За МКАДом, как известно, жизни нет…
Лурк сообщает, что это ад и там есть лишь заборы и коровники (с). Но на самом деле за МКАДом живут люди. И мало того, что живут. Они еще и болеют. И для того, чтобы болеть, они строят больницы. А иногда в эти больницы попадают и москвичи-дачники.
Проблема в том, что больницы эти, как правило, весьма и весьма слабенькие. Причем дело не в том, что там ничего нет, а в том, что все крайне неравномерно распределяется.
…В маленький городок в лесной части Калужской области мы приехали за пациентом с пневмонией. Пожилой мужчина – дачник – стал задыхаться, у него начала подниматься температура. Но он никуда не обращался. На даче он был один и как-то справлялся.
Однако через несколько дней он позвонил жене и попросил приехать. Жаловался он не столько на одышку, сколько на слабость, причем слабость была такая, что встретить жену он уже не смог.
Естественно, жена вызвала скорую помощь, и дачника-неудачника привезли в ЦРБ. А там он быстро попал в реанимацию. Тогда уже всполошились дети, нашли нас – и вот мы поехали забирать пациента и везти его в Москву.
Трехэтажная больница была построена где-то в 60-х гг. Желтый реанимобиль с московскими номерами привлек внимание и медиков, и пациентов, поэтому многие высыпали во двор посмотреть на диковину. Местная скорая перемещалась на УАЗах = «буханках». Добродушная медсестра из приемного отделения проводила нас на 2 этаж в реанимацию. Лифт, как ни странно, работал.

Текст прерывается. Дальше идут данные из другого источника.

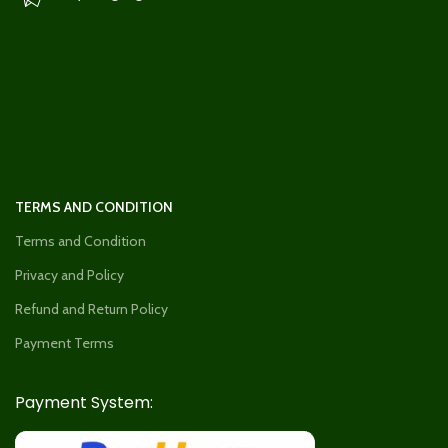
TERMS AND CONDITION
Terms and Condition
Privacy and Policy
Refund and Return Policy
Payment Terms
Payment System:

В больнице было чисто, но очень бедно. Старый линолеум, облупившаяся краска, зашитые банкетки. Однако на двери одного из кабинетов красовалась надпись «Компьютерная томография».
– Работает? – спросил я медсестру.
– Уж третий месяц как сломан, – сообщила та. – Да и смотреть некому. У нас рентгенолога своего нет, уволилась, снимки в соседний район отправляем.
– А как же вы живете? – поразился я.
– Ну, доктора-то свое видят…
Так мы работали в 1 КИБ в начале 90-х. У нас были дневные рентгенологи, причем очень хорошие, но по дежурству ты должен был все уметь сам. Правда КТ, даже сломанного, у нас тогда не было.
Пожилой реаниматолог (на самом деле – анестезиолог) провел нас в палату. Видно было, что реанимация здесь по большей части используется как палата пробуждения. Однако в углу пыхтел старенький «Пуритан», на котором «висел» какой-то бедолага.
– Наш? – спросил я доктора.
– Нет, это – утопленник. Ваш – в углу, – и он показал на угол.
В углу, на простой койке лежал дед. У деда была одышка под 30, привязанные руки мелко перебирали пальцами, по катетеру сливалось небольшое количество темной мочи. В подключичный катетер вяло капал реополиглюкин. Дед явно был в угнетенном и измененном сознании, так что по всем канонам реаниматологии он должен был быть интубирован и переведен на ИВЛ. Но ему шел только кислород через носовую канюлю.
Однако переведя взгляд в угол, я решил не выплескивать на коллегу свое негодование. В углу стоял накрытый пеленкой аппарат РО-6-03 – здоровенный железный гроб, причем в упрощенной модификации. Я понял, что это весь аппаратный парк отделения, как впоследствии и оказалось. Еще у них была пара таких же «рошек» в операционной и чудом сохранившийся детский «Babylog», которые уже в начале 90-х считались весьма почтенными моделями.
Мне стало жалко коллегу, который начал рассказывать про больного. Собственно, сообщил он мне мало что нового. Поступил в тяжелом состоянии, на рентгене пневмония, становилось хуже, забрали в реанимацию, дали кислород, сатурация на кислороде 89 %, пульс 123…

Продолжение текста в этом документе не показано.